Der Verfassungsschutz (VS) bekämpft heute neben Rechts- und
Linksextremisten auch Islamisten. Das ist gut so, und deshalb haben viele
einstige Skeptiker inzwischen ihren Frieden mit der Behörde gemacht. Selbst
die Grünen fordern nicht mehr, den Nachrichtendienst einfach abzuschaffen.
Leider ist damit auch jede Kritik am Verfassungsschutz verstummt. Das ist
fatal. Denn tagtäglich überschreiten seine Mitarbeiter ihre Grenzen - in
den Schulen und im öffentlichen Diskurs. Und ganz offensichtlich wird das
von der Politik auch so gewollt.
Früher war der Verfassungsschutz ein Instrument im Kalten Krieg, nach dem
Fall der Mauer hat er sich zivilisiert. Doch seit ein paar Jahren gehen
Mitarbeiter der Verfassungsschutzämter wie selbstverständlich in Schulen,
in Jugendzentren und in der Lehrerfortbildung ein und aus. Nicht etwa um
über ihre Arbeit zu informieren. Sie kommen vor allem als Referenten, um
Kinder und Jugendliche sowie Lehrerinnen und Lehrer über Rechts- und
Linksextremismus wie über den Islamismus zu unterrichten.
Republikanisch betrachtet, ist das längst nicht mehr in Ordnung, sondern
ein Verstoß gegen geltendes Recht. Denn in Paragraf 3 des
Bundesverfassungsschutz-Gesetzes sind die Aufgaben des Verfassungsschutzes
klar geregelt. Sie lauten: "Sammlung, Auswertung von Informationen,
Nachrichten und Unterlagen über Bestrebungen, die sich gegen die
freiheitlich demokratische Grundordnung richten." Von politischer Bildung
ist da nicht die Rede.
Problematisch wird es, wenn zugleich klassische Träger der politischen
Bildung ihre Arbeit aufgrund von Mittelkürzungen nicht mehr wie gewohnt
leisten oder gar ganz einstellen müssen.

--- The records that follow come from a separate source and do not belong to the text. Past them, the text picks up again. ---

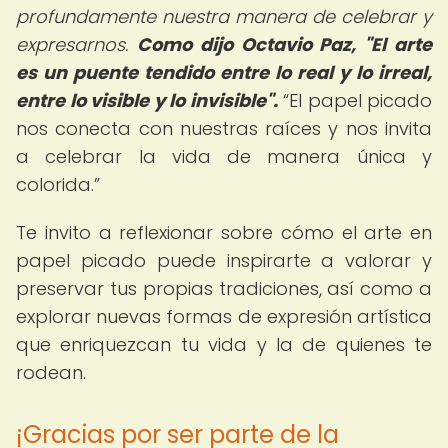
profundamente nuestra manera de celebrar y
expresarnos.
Como dijo Octavio Paz, "El arte
es un puente tendido entre lo real y lo irreal,
entre lo visible y lo invisible".
El papel picado
nos conecta con nuestras raíces y nos invita
a celebrar la vida de manera única y
colorida.
Te invito a reflexionar sobre cómo el arte en
papel picado puede inspirarte a valorar y
preservar tus propias tradiciones, así como a
explorar nuevas formas de expresión artística
que enriquezcan tu vida y la de quienes te
rodean.
¡Gracias por ser parte de la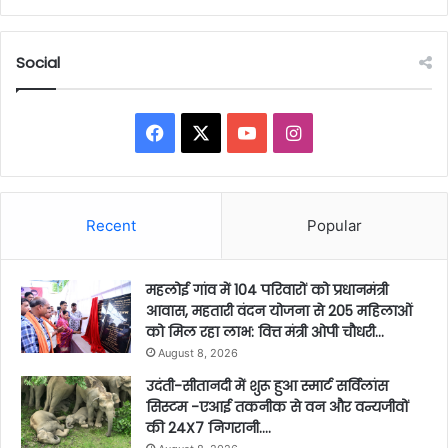
Social
Facebook
X
YouTube
Instagram
Recent
Popular
महलोई गांव में 104 परिवारों को प्रधानमंत्री
आवास, महतारी वंदन योजना से 205 महिलाओं
को मिल रहा लाभ: वित्त मंत्री ओपी चौधरी…
August 8, 2026
उदंती-सीतानदी में शुरू हुआ स्मार्ट सर्विलांस
सिस्टम -एआई तकनीक से वन और वन्यजीवों
की 24X7 निगरानी….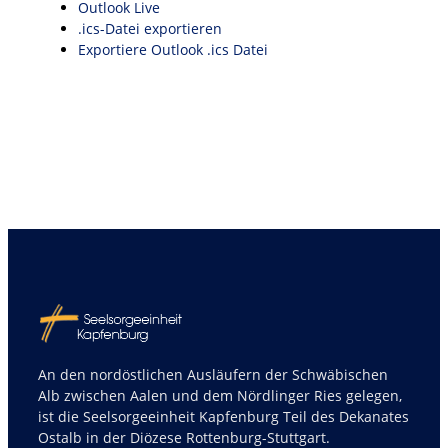
Outlook Live
.ics-Datei exportieren
Exportiere Outlook .ics Datei
An den nordöstlichen Ausläufern der Schwäbischen
Alb zwischen Aalen und dem Nördlinger Ries gelegen,
ist die Seelsorgeeinheit Kapfenburg Teil des Dekanates
Ostalb in der Diözese Rottenburg-Stuttgart.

In einer funktionierenden
Demokratie gibt es bewährte Institutionen und Träger der politischen
Bildung: Dies sind die Bundes- und Landeszentralen für politische Bildung,
die Schulen und Universitäten, die Arbeiterbildungsvereine, kirchliche und
gewerkschaftliche Bildungseinrichtungen, parteinahe Stiftungen,
Jugendverbände und Vereine. Der Gesetzgeber hat klar zwischen
nachrichtendienstlichen und bildungspolitischen Aufgaben getrennt. Bei
dieser Aufgabenteilung sollte es bleiben.
Doch in der Debatte rund um die Themen Islam und Islamismus spielt der
Verfassungsschutz inzwischen eine mehr als dominante Rolle. Verwunderlich
ist dies nicht, schließlich arbeiten in Deutschland heute mehr
Islamwissenschaftler in den Nachrichtendiensten als in der Wissenschaft.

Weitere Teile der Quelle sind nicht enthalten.